Now Abrams the droid is back, scurrying around to clean up those untidy messes that made things interesting for a parsec. ‘The Rise of Skywalker’ marks the return of a plodding dullness, the kind that George Lucas peddled with his second trilogy, laden with pointless plot curlicues, witless imperial intrigue and boring heroism. It feels like a massive retrenchment – privately, a rebellion seems to have been fought and lost – and only the most loyal fans will be happy about it. Right from the start, you feel the soft reboot: ghostly zombie destroyers rise up out of a planet’s dirt, not quite vanquished. Will this new First Order prevail? Scarfaced Kylo Ren (Adam Driver) tear-asses around in his TIE fighter, less a sullenly rejected partner than back on his villainous business; Rey (Daisy Ridley, thirsty for dramatic opportunities that never materialise) continues her rock-levitation practice.
The psychic connection between these two, tinged with destiny and even a hint of attraction, was a major invention from the last movie. Now that tension has been cooled to a low simmer, all the better to make room for a bunch of lackadaisical lightsaber duels. ‘The Rise of Skywalker’ seems tooled for an ‘Avengers’-bred audience accustomed to a string of trinket quests: where is the doodad that will lead to the dagger with the Sith writing that will steer us to the right galaxy while we avoid the quicksand and those flying stormtroopers? Even amid this disastrous script pile-up (co-written by ‘Justice League’ scribe Chris Terrio), the old charm can’t help but manifest on occasion: the Millennium Falcon was meant to shimmy through steel canyons, Oscar Isaac’s rakish Poe Dameron feels right as the attitudinal heir to Han Solo, and composer John Williams continues to do all the heavy lifting.

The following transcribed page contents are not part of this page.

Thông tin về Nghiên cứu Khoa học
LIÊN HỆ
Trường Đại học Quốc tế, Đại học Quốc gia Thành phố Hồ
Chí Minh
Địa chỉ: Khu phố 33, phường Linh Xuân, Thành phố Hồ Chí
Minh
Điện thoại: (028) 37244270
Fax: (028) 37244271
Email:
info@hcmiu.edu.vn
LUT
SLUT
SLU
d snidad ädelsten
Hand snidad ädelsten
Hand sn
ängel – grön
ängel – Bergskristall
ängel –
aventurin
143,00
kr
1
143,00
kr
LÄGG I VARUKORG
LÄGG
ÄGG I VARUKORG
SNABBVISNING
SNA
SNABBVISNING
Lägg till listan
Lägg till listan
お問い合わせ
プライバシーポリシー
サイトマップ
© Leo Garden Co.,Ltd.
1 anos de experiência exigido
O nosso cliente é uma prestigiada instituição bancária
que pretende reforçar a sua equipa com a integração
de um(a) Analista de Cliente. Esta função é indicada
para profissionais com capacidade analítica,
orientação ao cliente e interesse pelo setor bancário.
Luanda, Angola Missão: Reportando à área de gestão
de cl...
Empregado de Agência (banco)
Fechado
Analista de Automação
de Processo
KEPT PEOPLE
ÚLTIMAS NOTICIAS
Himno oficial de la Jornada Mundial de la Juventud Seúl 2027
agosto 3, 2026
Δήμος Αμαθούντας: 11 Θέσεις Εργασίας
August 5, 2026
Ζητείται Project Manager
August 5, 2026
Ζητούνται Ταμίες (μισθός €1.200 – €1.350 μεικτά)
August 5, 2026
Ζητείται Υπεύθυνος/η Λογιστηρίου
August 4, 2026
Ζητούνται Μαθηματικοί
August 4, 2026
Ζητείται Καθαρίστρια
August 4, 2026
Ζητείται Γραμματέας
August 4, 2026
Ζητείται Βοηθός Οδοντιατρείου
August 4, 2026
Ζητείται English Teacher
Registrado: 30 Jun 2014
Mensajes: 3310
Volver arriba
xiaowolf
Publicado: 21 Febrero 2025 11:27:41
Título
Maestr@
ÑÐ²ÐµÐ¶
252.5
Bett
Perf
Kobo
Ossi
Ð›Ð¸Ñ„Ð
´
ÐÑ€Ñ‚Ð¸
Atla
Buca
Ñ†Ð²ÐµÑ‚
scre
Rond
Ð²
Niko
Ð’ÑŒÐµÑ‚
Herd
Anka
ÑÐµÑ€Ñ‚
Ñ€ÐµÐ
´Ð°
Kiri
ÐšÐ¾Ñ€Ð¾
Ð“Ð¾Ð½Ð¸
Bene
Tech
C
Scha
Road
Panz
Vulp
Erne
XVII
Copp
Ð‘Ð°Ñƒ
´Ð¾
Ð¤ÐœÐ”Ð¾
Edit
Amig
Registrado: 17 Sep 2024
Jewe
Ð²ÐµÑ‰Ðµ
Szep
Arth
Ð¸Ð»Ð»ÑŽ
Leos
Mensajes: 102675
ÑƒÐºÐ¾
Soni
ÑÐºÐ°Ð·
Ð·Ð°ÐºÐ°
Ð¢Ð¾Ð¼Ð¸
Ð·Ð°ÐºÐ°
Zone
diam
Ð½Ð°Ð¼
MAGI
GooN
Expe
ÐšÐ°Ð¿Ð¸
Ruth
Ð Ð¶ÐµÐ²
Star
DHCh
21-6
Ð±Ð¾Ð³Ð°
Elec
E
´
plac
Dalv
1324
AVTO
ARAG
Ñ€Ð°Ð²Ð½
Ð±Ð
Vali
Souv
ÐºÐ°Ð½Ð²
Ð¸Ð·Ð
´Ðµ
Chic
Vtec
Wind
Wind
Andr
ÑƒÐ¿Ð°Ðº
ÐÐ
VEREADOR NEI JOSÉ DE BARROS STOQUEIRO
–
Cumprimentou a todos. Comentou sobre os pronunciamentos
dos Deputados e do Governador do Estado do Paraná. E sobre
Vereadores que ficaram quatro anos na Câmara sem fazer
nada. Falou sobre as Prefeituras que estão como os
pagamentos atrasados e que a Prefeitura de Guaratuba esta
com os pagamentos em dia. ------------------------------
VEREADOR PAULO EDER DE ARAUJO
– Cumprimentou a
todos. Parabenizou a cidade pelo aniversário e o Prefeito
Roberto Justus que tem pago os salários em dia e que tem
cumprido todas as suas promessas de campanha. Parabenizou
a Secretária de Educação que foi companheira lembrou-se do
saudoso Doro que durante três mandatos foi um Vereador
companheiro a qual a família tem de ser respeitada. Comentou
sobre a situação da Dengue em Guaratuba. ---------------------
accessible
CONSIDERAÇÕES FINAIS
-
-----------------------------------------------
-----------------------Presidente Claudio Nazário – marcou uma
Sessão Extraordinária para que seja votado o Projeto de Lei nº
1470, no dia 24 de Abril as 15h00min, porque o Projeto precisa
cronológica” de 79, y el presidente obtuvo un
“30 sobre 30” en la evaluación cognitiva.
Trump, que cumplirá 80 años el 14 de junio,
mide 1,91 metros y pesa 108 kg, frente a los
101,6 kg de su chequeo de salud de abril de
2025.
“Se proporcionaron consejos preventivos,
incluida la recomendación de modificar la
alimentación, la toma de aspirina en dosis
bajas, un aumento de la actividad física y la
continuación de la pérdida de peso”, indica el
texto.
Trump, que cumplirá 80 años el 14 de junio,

But otherwise, how did things get slack so quickly? For every floppy-haired Wookiee appearance (a balm to the soul), there are five missed opportunities. Billy Dee Williams wanders in and no one knows what to do with his Big Lando Energy. Shouldn’t it be a crime to cast Keri Russell from ‘The Americans’ as a facially hidden master hacker? And do you remember Kelly Marie Tran’s heroic mechanic, Rose? Abrams really hopes you don’t – she’s been downgraded to a generic helper lady while John Boyega’s Finn goes gallivanting with another love interest, a sad capitulation to dark-web racism. Even the new droid underwhelms: Dio, a puppylike conehead, says things like ‘Sad’ and ‘Happy’. With the fates of Skywalkers rising or falling, pardon us if we expect grander.